━━ Material for this exercise

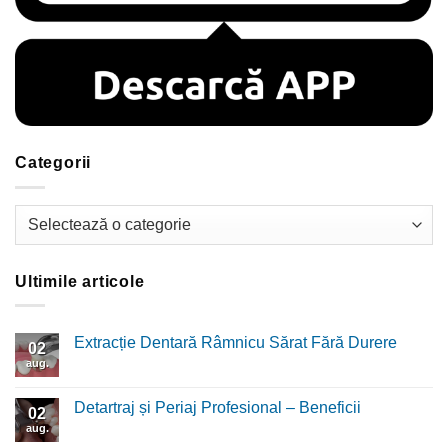
Categorii
Categorii
Ultimile articole
Extracție Dentară Râmnicu Sărat Fără Durere
02
aug.
Niciun
comentariu
la
Extracție
Detartraj și Periaj Profesional – Beneficii
02
Dentară
Râmnicu
aug.
Niciun
Sărat
comentariu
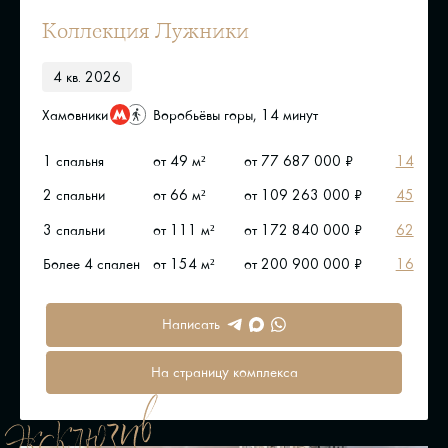
Коллекция Лужники
4 кв. 2026
Хамовники
Воробьёвы горы, 14 минут
1 спальня
от 49 м²
от 77 687 000 ₽
14
2 спальни
от 66 м²
от 109 263 000 ₽
45
3 спальни
от 111 м²
от 172 840 000 ₽
62
Более 4 спален
от 154 м²
от 200 900 000 ₽
16
Написать
На страницу комплекса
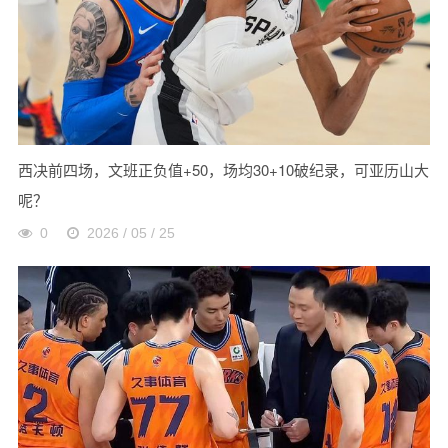
西决前四场，文班正负值+50，场均30+10破纪录，可亚历山大
呢？
0
2026 / 05 / 25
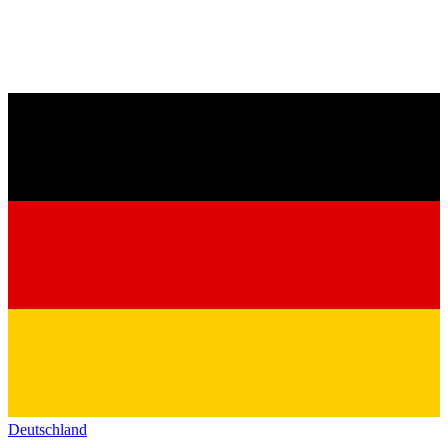
Deutschland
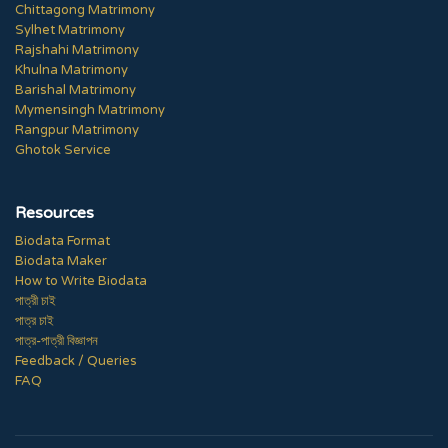
Chittagong Matrimony
Sylhet Matrimony
Rajshahi Matrimony
Khulna Matrimony
Barishal Matrimony
Mymensingh Matrimony
Rangpur Matrimony
Ghotok Service
Resources
Biodata Format
Biodata Maker
How to Write Biodata
পাত্রী চাই
পাত্র চাই
পাত্র-পাত্রী বিজ্ঞাপন
Feedback / Queries
FAQ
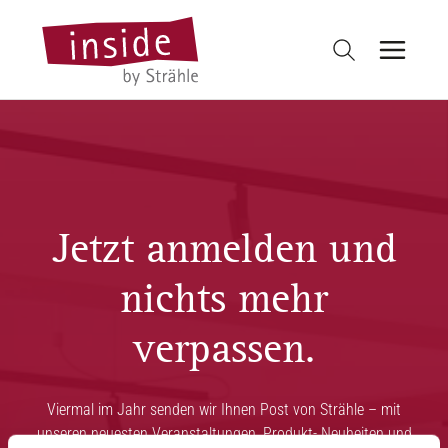
Jetzt anmelden und
nichts mehr
verpassen.
Viermal im Jahr senden wir Ihnen Post von Strähle – mit
unseren neuesten Veranstaltungen, Produkt- Neuheiten und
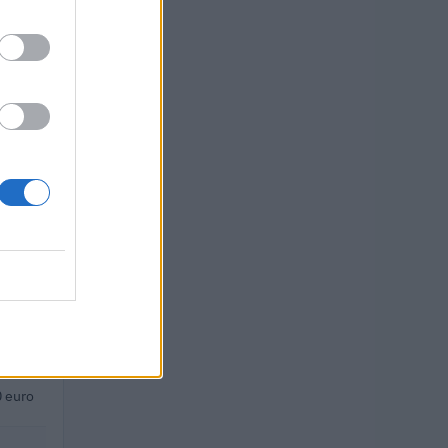
euro
 euro
euro
 euro
uro
uro
 euro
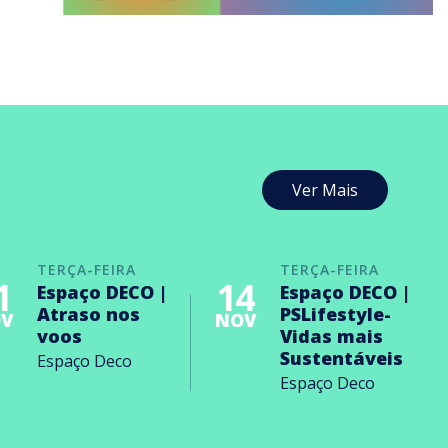
Ver Mais
TERÇA-FEIRA
TERÇA-FEIRA
1
14
Espaço DECO |
Espaço DECO |
Atraso nos
PSLifestyle-
V
NOV
voos
Vidas mais
Sustentáveis
Espaço Deco
Espaço Deco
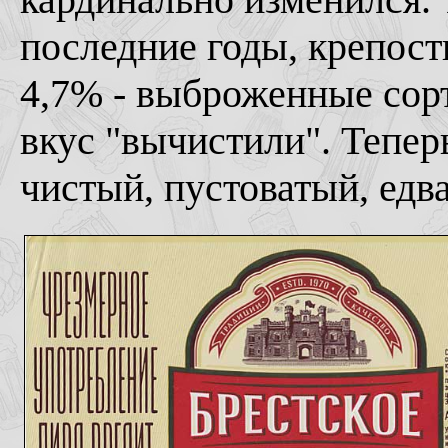
последние годы, крепость
4,7% - выброженные сорт
вкус "вычистили". Тепер
чистый, пустоватый, едв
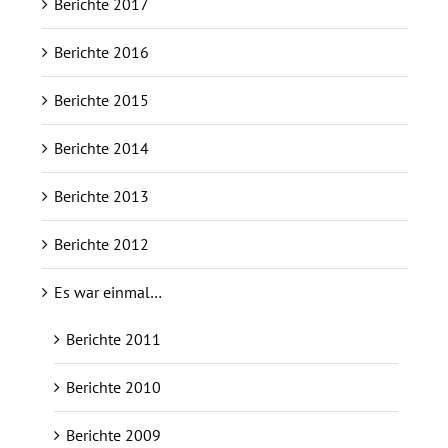
Berichte 2017
Berichte 2016
Berichte 2015
Berichte 2014
Berichte 2013
Berichte 2012
Es war einmal…
Berichte 2011
Berichte 2010
Berichte 2009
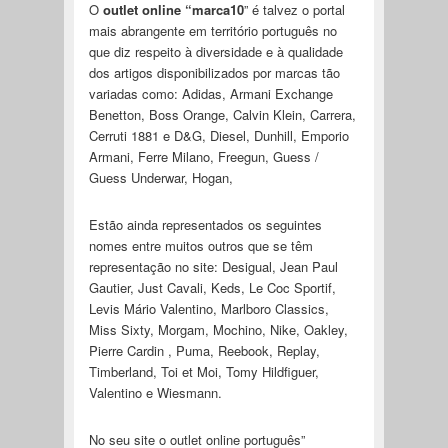
O
outlet online “marca10
” é talvez o portal
mais abrangente em território português no
que diz respeito à diversidade e à qualidade
dos artigos disponibilizados por marcas tão
variadas como: Adidas, Armani Exchange
Benetton, Boss Orange, Calvin Klein, Carrera,
Cerruti 1881 e D&G, Diesel, Dunhill, Emporio
Armani, Ferre Milano, Freegun, Guess /
Guess Underwar, Hogan,
Estão ainda representados os seguintes
nomes entre muitos outros que se têm
representação no site: Desigual, Jean Paul
Gautier, Just Cavali, Keds, Le Coc Sportif,
Levis Mário Valentino, Marlboro Classics,
Miss Sixty, Morgam, Mochino, Nike, Oakley,
Pierre Cardin , Puma, Reebook, Replay,
Timberland, Toi et Moi, Tomy Hildfiguer,
Valentino e Wiesmann.
No seu site o outlet online português”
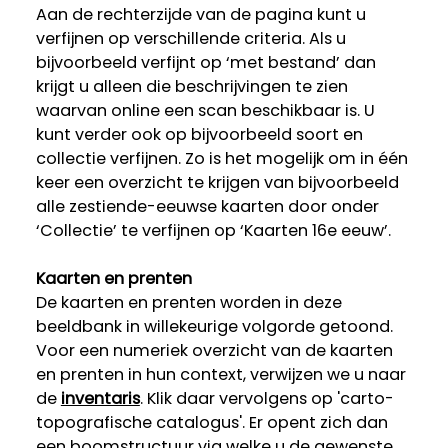
Aan de rechterzijde van de pagina kunt u
verfijnen op verschillende criteria. Als u
bijvoorbeeld verfijnt op ‘met bestand’ dan
krijgt u alleen die beschrijvingen te zien
waarvan online een scan beschikbaar is. U
kunt verder ook op bijvoorbeeld soort en
collectie verfijnen. Zo is het mogelijk om in één
keer een overzicht te krijgen van bijvoorbeeld
alle zestiende-eeuwse kaarten door onder
‘Collectie’ te verfijnen op ‘Kaarten 16e eeuw’.
Kaarten en prenten
De kaarten en prenten worden in deze
beeldbank in willekeurige volgorde getoond.
Voor een numeriek overzicht van de kaarten
en prenten in hun context, verwijzen we u naar
de
inventaris
. Klik daar vervolgens op 'carto-
topografische catalogus'. Er opent zich dan
een boomstructuur via welke u de gewenste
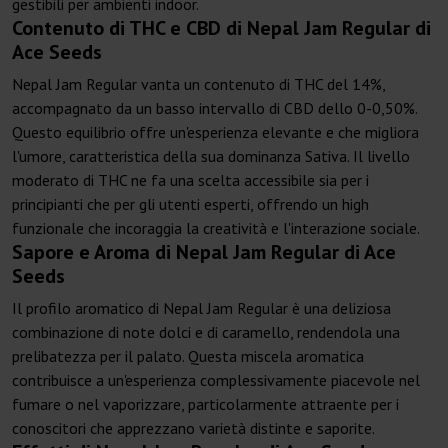
gestibili per ambienti indoor.
Contenuto di THC e CBD di Nepal Jam Regular di
Ace Seeds
Nepal Jam Regular vanta un contenuto di THC del 14%,
accompagnato da un basso intervallo di CBD dello 0-0,50%.
Questo equilibrio offre un'esperienza elevante e che migliora
l'umore, caratteristica della sua dominanza Sativa. Il livello
moderato di THC ne fa una scelta accessibile sia per i
principianti che per gli utenti esperti, offrendo un high
funzionale che incoraggia la creatività e l'interazione sociale.
Sapore e Aroma di Nepal Jam Regular di Ace
Seeds
Il profilo aromatico di Nepal Jam Regular è una deliziosa
combinazione di note dolci e di caramello, rendendola una
prelibatezza per il palato. Questa miscela aromatica
contribuisce a un'esperienza complessivamente piacevole nel
fumare o nel vaporizzare, particolarmente attraente per i
conoscitori che apprezzano varietà distinte e saporite.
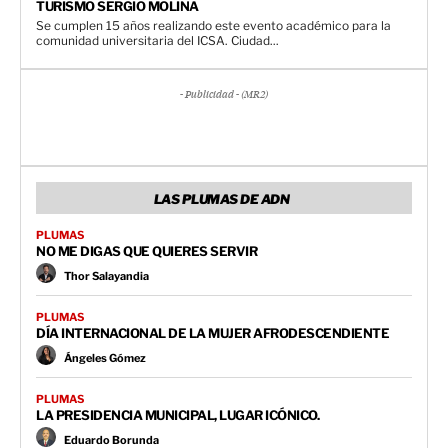
TURISMO SERGIO MOLINA
Se cumplen 15 años realizando este evento académico para la
comunidad universitaria del ICSA. Ciudad...
- Publicidad - (MR2)
LAS PLUMAS DE ADN
PLUMAS
NO ME DIGAS QUE QUIERES SERVIR
Thor Salayandia
PLUMAS
DÍA INTERNACIONAL DE LA MUJER AFRODESCENDIENTE
Ángeles Gómez
PLUMAS
LA PRESIDENCIA MUNICIPAL, LUGAR ICÓNICO.
Eduardo Borunda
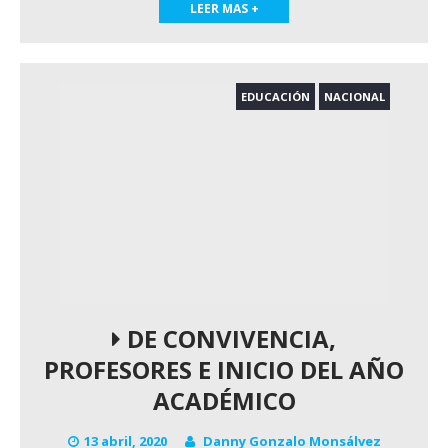
LEER MAS +
EDUCACIÓN
NACIONAL
DE CONVIVENCIA,
PROFESORES E INICIO DEL AÑO
ACADÉMICO
13 abril, 2020
Danny Gonzalo Monsálvez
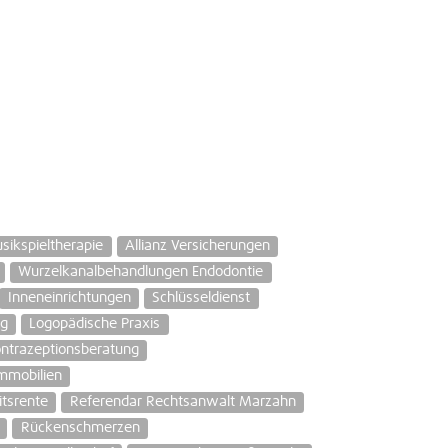
sikspieltherapie
Allianz Versicherungen
Wurzelkanalbehandlungen Endodontie
Inneneinrichtungen
Schlüsseldienst
ng
Logopädische Praxis
ntrazeptionsberatung
mmobilien
tsrente
Referendar Rechtsanwalt Marzahn
Rückenschmerzen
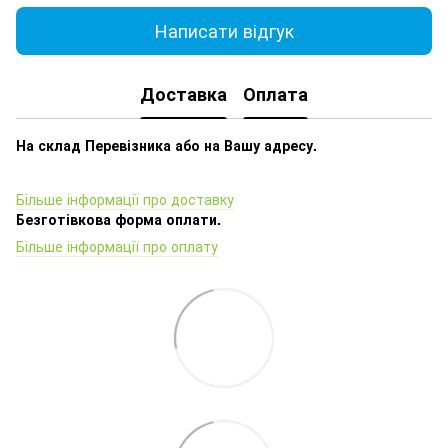
Написати відгук
Доставка
Оплата
На склад Перевізника або на Вашу адресу.
Більше інформації про доставку
Безготівкова форма оплати.
Більше інформації про оплату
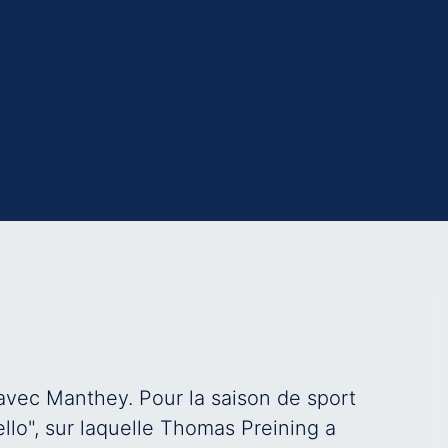
avec Manthey. Pour la saison de sport
llo", sur laquelle Thomas Preining a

━━━━

◆ **Work item**
Every word of the data should be reproduced exactly; please omit any pictures.

◆ **Answer area**
Categorii
Categorii
Ultimile articole
Extracție Dentară Râmnicu Sărat Fără Durere
02
aug.
Niciun
comentariu
la
Extracție
Detartraj și Periaj Profesional – Beneficii
02
Dentară
Râmnicu
aug.
Niciun
Sărat
comentariu
Коллекция Лужники
4 кв. 2026
Хамовники
Воробьёвы горы, 14 минут
1 спальня
от 49 м²
от 77 687 000 ₽
14
2 спальни
от 66 м²
от 109 263 000 ₽
45
3 спальни
от 111 м²
от 172 840 000 ₽
62
Более 4 спален
от 154 м²
от 200 900 000 ₽
16
Написать
На страницу комплекса
西决前四场，文班正负值+50，场均30+10破纪录，可亚历山大
呢？
0
2026 / 05 / 25
Deutschland
Chittagong Matrimony
Sylhet Matrimony
Rajshahi Matrimony
Khulna Matrimony
Barishal Matrimony
Mymensingh Matrimony
Rangpur Matrimony
Ghotok Service
Resources
Biodata Format
Biodata Maker
How to Write Biodata
পাত্রী চাই
পাত্র চাই
পাত্র-পাত্রী বিজ্ঞাপন
Feedback / Queries
FAQ
Jetzt anmelden und
nichts mehr
verpassen.
Viermal im Jahr senden wir Ihnen Post von Strähle – mit
unseren neuesten Veranstaltungen, Produkt- Neuheiten und
euro
 euro
euro
 euro
uro
uro
 euro
Ver Mais
TERÇA-FEIRA
TERÇA-FEIRA
1
14
Espaço DECO |
Espaço DECO |
Atraso nos
PSLifestyle-
V
NOV
voos
Vidas mais
Sustentáveis
Espaço Deco
Espaço Deco
последние годы, крепость
4,7% - выброженные сорт
вкус "вычистили". Тепер
чистый, пустоватый, едв
Berichte 2017
Berichte 2016
Berichte 2015
Berichte 2014
Berichte 2013
Berichte 2012
Es war einmal…
Berichte 2011
Berichte 2010
Berichte 2009
O
outlet online “marca10
” é talvez o portal
mais abrangente em território português no
que diz respeito à diversidade e à qualidade
dos artigos disponibilizados por marcas tão
variadas como: Adidas, Armani Exchange
Benetton, Boss Orange, Calvin Klein, Carrera,
Cerruti 1881 e D&G, Diesel, Dunhill, Emporio
Armani, Ferre Milano, Freegun, Guess /
Guess Underwar, Hogan,
Estão ainda representados os seguintes
nomes entre muitos outros que se têm
representação no site: Desigual, Jean Paul
Gautier, Just Cavali, Keds, Le Coc Sportif,
Levis Mário Valentino, Marlboro Classics,
Miss Sixty, Morgam, Mochino, Nike, Oakley,
Pierre Cardin , Puma, Reebook, Replay,
Timberland, Toi et Moi, Tomy Hildfiguer,
Valentino e Wiesmann.
No seu site o outlet online português”
Aan de rechterzijde van de pagina kunt u
verfijnen op verschillende criteria. Als u
bijvoorbeeld verfijnt op ‘met bestand’ dan
krijgt u alleen die beschrijvingen te zien
waarvan online een scan beschikbaar is. U
kunt verder ook op bijvoorbeeld soort en
collectie verfijnen. Zo is het mogelijk om in één
keer een overzicht te krijgen van bijvoorbeeld
alle zestiende-eeuwse kaarten door onder
‘Collectie’ te verfijnen op ‘Kaarten 16e eeuw’.
Kaarten en prenten
De kaarten en prenten worden in deze
beeldbank in willekeurige volgorde getoond.
Voor een numeriek overzicht van de kaarten
en prenten in hun context, verwijzen we u naar
de
inventaris
. Klik daar vervolgens op 'carto-
topografische catalogus'. Er opent zich dan
een boomstructuur via welke u de gewenste
gestibili per ambienti indoor.
Contenuto di THC e CBD di Nepal Jam Regular di
Ace Seeds
Nepal Jam Regular vanta un contenuto di THC del 14%,
accompagnato da un basso intervallo di CBD dello 0-0,50%.
Questo equilibrio offre un'esperienza elevante e che migliora
l'umore, caratteristica della sua dominanza Sativa. Il livello
moderato di THC ne fa una scelta accessibile sia per i
principianti che per gli utenti esperti, offrendo un high
funzionale che incoraggia la creatività e l'interazione sociale.
Sapore e Aroma di Nepal Jam Regular di Ace
Seeds
Il profilo aromatico di Nepal Jam Regular è una deliziosa
combinazione di note dolci e di caramello, rendendola una
prelibatezza per il palato. Questa miscela aromatica
contribuisce a un'esperienza complessivamente piacevole nel
fumare o nel vaporizzare, particolarmente attraente per i
conoscitori che apprezzano varietà distinte e saporite.
TURISMO SERGIO MOLINA
Se cumplen 15 años realizando este evento académico para la
comunidad universitaria del ICSA. Ciudad...
- Publicidad - (MR2)
LAS PLUMAS DE ADN
PLUMAS
NO ME DIGAS QUE QUIERES SERVIR
Thor Salayandia
PLUMAS
DÍA INTERNACIONAL DE LA MUJER AFRODESCENDIENTE
Ángeles Gómez
PLUMAS
LA PRESIDENCIA MUNICIPAL, LUGAR ICÓNICO.
Eduardo Borunda
LEER MAS +
EDUCACIÓN
NACIONAL
DE CONVIVENCIA,
PROFESORES E INICIO DEL AÑO
ACADÉMICO
13 abril, 2020
Danny Gonzalo Monsálvez
sikspieltherapie
Allianz Versicherungen
Wurzelkanalbehandlungen Endodontie
Inneneinrichtungen
Schlüsseldienst
ng
Logopädische Praxis
ntrazeptionsberatung
mmobilien
tsrente
Referendar Rechtsanwalt Marzahn
Rückenschmerzen
Написати відгук
Доставка
Оплата
На склад Перевізника або на Вашу адресу.
Більше інформації про доставку
Безготівкова форма оплати.
Більше інформації про оплату
avec Manthey. Pour la saison de sport
llo", sur laquelle Thomas Preining a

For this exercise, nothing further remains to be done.